Performance of the local and remote classifiers. When sudden drifts occur, the recall of the local classifier using static features is more heavily affected than the classifier using dynamic features

Figure 7 shows the Receiver Operating Characteristic (ROC) curve of the local classifier in normal conditions and under sudden drift. The ROC curve is obtained by varying the threshold on the local classifier’s output to label a sample as malware or benign. The true positive rate (TPR) is plotted against the false positive rate (FPR) for each threshold obtaining the ROC curve. As the threshold decreases, the classifier is more likely to label a sample as malware, thus increasing the number of true positives and false positives. A perfect classifier would have a ROC curve that passes through the top left corner of the plot, thus having a TPR of 1 and a FPR of 0 for any threshold.

When the concept drift is gradual, the ROC curve is quite close to the ideal scenario, and the proposed system matches the performance of the local classifier. However, when sudden drift occurs, a much higher false positive rate is required to detect the same percentage of malware samples. Such a high false positive rate is not acceptable in a real-world scenario. Indeed, the exhibited behavior indicates that, during sudden drifts, the local classifier wrongly classifies malware samples as benign with high confidence. For this reason, threshold-based approaches are expected to perform poorly during sudden drifts. A threshold high enough to avoid false negatives would also be triggered by many false positives, leading to a high number of dynamic analyses, with a consequent unacceptable increase in the average computational cost of the detection process. On the other hand, setting a threshold low enough to avoid the majority of the false positives would also miss most of the false negatives, leading to a decrease in the overall accuracy of the system and usefulness of the cloud component of the system. On the contrary, the system proposed here exhibits similar performance in normal conditions and during sudden drifts, as also shown in Fig. 7, which compares the ROC curve of a system performing only the local analysis on the static features (the red line) with the performance of the proposed system (the black dot).

Fig. 7
figure 7

ROC curve of the local classifier in normal conditions and under sudden drift. During drifts, the local classifier achieves a much lower TPR for the same FPR. The proposed system is less affected by sudden drifts, as shown by the black dot (Color figure online)

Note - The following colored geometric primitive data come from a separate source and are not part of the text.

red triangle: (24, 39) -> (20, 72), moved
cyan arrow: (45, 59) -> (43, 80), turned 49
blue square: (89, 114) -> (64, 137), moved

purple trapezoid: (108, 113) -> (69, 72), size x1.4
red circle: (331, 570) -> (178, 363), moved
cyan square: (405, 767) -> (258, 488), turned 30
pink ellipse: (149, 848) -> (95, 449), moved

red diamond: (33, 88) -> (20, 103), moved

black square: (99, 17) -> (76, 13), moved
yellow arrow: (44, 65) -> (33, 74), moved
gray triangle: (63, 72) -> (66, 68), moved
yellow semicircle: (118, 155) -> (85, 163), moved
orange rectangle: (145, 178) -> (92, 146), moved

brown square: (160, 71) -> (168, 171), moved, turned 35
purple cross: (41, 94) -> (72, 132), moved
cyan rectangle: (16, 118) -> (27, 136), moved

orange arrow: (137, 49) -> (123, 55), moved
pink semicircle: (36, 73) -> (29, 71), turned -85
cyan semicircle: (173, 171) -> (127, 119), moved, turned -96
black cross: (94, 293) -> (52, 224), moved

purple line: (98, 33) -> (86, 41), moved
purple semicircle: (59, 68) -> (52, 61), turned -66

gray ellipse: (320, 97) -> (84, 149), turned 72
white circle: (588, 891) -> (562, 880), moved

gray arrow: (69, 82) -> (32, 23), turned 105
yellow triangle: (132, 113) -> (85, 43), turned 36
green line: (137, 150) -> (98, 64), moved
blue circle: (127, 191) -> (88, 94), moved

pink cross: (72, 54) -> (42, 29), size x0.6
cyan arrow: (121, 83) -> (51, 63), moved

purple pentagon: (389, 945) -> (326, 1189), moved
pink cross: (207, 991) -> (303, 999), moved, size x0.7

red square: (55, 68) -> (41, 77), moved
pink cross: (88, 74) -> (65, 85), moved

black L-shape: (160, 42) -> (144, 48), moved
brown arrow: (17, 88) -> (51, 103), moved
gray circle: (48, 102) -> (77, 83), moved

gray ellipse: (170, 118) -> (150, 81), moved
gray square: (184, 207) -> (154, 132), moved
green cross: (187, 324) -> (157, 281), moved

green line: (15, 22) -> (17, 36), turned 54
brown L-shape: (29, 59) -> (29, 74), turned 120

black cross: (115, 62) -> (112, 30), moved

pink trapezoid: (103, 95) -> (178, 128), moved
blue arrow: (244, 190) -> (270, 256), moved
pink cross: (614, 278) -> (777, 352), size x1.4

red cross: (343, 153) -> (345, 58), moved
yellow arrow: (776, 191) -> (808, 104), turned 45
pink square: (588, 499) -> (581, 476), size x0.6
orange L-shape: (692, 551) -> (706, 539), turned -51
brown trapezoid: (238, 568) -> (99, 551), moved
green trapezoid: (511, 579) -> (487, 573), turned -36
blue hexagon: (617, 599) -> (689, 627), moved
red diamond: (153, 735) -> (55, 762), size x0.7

4.2 Performance Comparison

The performance over time of the different approaches compared here is shown in Fig. 8, which reports the F1-score averaged over the 3-month chunks. In normal conditions, the proposed system performs similarly to the local classifier, as expected. Excluding the sudden drift at 16.3, the performances of the two classifiers are statistically indistinguishable (p-value\(> 0.35\)), with a small (0.4%) relative difference in favor of the proposed architecture. During the first sudden drift, at 15.4, all the approaches except the ideal upper bound and the remote classifier suffer a sharp drop in performance. In particular, the improvement of the proposed system compared to the static classifier, albeit significant (p<0.05), is only 2.3%. This result is not surprising, as the self-evaluation agent is not yet trained to recognize sudden drifts and thus cannot accurately trigger the remote analysis. However, the proposed system recovers quickly, and in the next sudden drift, at 16.3, the system maintains high performance, while the other approaches suffer a sharp drop in performance, with a significant relative improvement over the static classifier of 16.7% (p<0.005).

Fig. 8
figure 8

F1-score of the different evaluated approaches. The proposed system performs similarly to the local classifier in normal conditions and after learning from the sudden drift at 15.4, it shows great resilience to the sudden drift at 16.3

The presented approach, together with the ideal upper bound, is the only one able to outperform the remote classifier in this sudden drift. The ability of the system to outperform the classifier which only relies on dynamic features demonstrates that the remote analysis is triggered only for misclassified samples, and it is not being overused for all the input samples.

The ideal strategy, which represents the theoretical upper bound on the proposed system’s performance, is the best-performing approach, with an average F1-score of 0.967. The ideal strategy can perfectly recognize when the local classifier’s output is incorrect and trigger the remote analysis only for those samples, corresponding to a perfect self-evaluation agent in the proposed system. This result confirms that an intelligent mechanism to trigger the analysis of the dynamic features can be very effective in improving the performance of an automated malware detection system. At the same time, there is still a margin of improvement for developing a more effective mechanism to trigger remote analysis, leaving room for future research.

Across all the performed experiments, the proposed system exhibits stable performance, with an average variance of the F1-score of 0.008, as shown in Fig. 9.

Fig. 9
figure 9

Variance of the F1-score of the proposed system over the performed experiments

4.3 Recurring Drifts

The dataset used for experimental evaluation contains only two instances of sudden drift, and there are no comparable publicly available datasets that span a longer period of time and contain more instances of sudden drift. Therefore, to further evaluate the effectiveness of the self-evaluation agent in recognizing sudden drifts and appropriately triggering the remote analysis, additional artificial recurring drifts were introduced in the dataset through the following procedure partially inspired by [62]: a slice of the dataset is replicated to re-introduce samples from a previous distribution, simulating a sudden drift.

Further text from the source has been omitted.